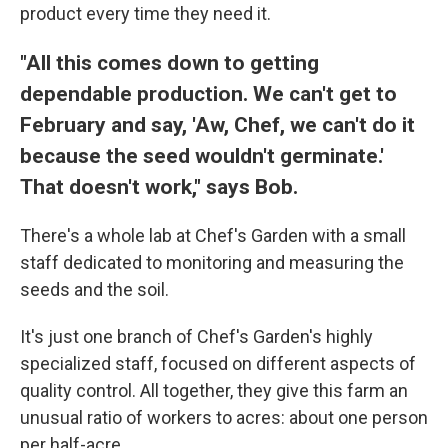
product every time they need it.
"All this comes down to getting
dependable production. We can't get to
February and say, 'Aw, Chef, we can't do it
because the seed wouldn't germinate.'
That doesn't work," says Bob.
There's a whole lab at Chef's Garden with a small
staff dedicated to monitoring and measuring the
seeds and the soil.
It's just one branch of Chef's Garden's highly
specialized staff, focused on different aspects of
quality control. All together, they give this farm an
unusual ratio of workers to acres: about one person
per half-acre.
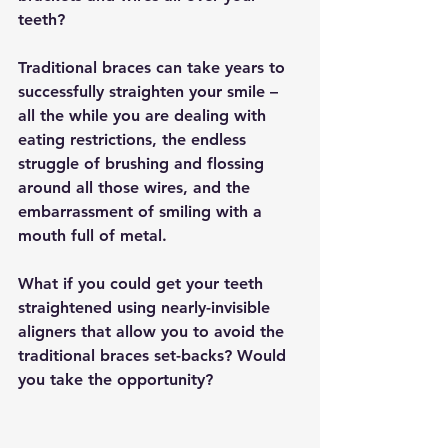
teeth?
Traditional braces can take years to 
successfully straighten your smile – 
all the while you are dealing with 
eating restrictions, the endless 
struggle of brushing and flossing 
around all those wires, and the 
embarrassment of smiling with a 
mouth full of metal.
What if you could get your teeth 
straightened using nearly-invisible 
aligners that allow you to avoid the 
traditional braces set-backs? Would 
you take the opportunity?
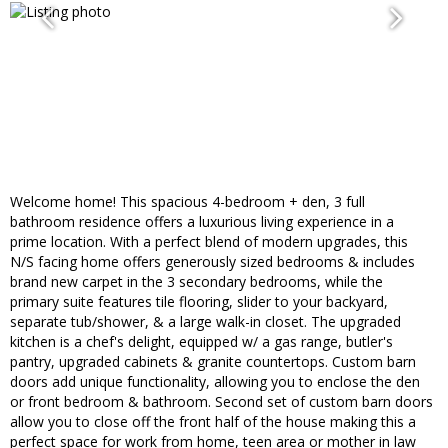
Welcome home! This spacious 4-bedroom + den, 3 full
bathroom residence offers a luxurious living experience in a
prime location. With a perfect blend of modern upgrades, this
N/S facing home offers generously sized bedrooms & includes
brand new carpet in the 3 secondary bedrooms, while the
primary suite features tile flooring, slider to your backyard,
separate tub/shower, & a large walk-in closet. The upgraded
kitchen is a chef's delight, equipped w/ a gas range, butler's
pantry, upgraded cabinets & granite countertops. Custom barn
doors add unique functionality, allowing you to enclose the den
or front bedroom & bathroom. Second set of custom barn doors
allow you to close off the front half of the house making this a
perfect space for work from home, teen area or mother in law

* * *

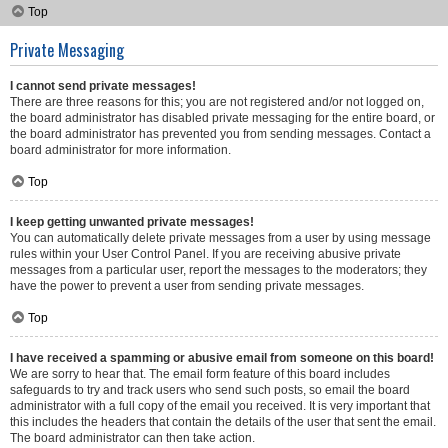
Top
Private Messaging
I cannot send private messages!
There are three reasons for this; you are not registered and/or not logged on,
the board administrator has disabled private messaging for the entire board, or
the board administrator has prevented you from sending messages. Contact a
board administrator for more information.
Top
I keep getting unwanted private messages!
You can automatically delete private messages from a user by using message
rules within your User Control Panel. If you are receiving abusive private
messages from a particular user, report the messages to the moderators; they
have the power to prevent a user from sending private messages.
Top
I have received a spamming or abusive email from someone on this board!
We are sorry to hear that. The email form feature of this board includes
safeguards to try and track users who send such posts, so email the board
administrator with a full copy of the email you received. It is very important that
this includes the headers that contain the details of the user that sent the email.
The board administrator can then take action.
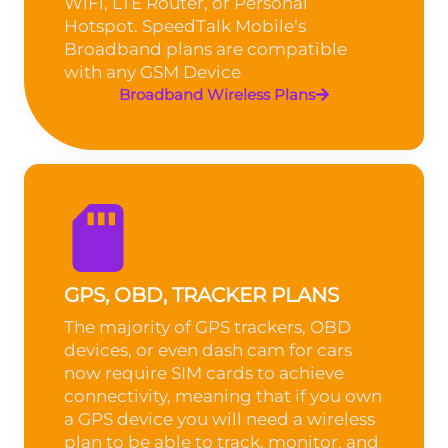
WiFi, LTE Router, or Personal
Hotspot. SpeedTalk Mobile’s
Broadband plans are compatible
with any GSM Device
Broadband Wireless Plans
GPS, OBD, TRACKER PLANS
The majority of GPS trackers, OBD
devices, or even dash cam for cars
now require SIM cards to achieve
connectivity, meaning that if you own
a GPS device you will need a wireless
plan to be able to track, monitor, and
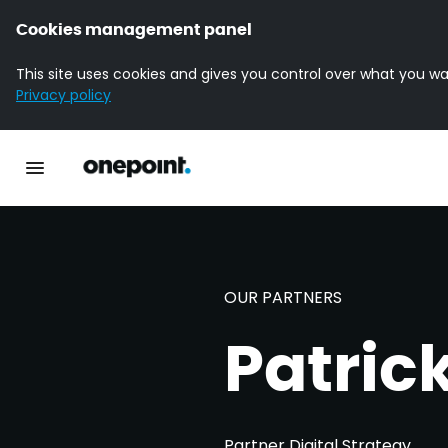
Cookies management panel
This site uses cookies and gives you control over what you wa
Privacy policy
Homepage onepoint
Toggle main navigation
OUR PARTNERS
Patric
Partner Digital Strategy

* * *

__Task brief__. Everything in the material above from the line that has "product every time they need it." through the line that has "quality control. All" must be duplicated exactly, with no other lines given.

__Final answer__.
product every time they need it.
"All this comes down to getting
dependable production. We can't get to
February and say, 'Aw, Chef, we can't do it
because the seed wouldn't germinate.'
That doesn't work," says Bob.
There's a whole lab at Chef's Garden with a small
staff dedicated to monitoring and measuring the
seeds and the soil.
It's just one branch of Chef's Garden's highly
specialized staff, focused on different aspects of
quality control. All together, they give this farm an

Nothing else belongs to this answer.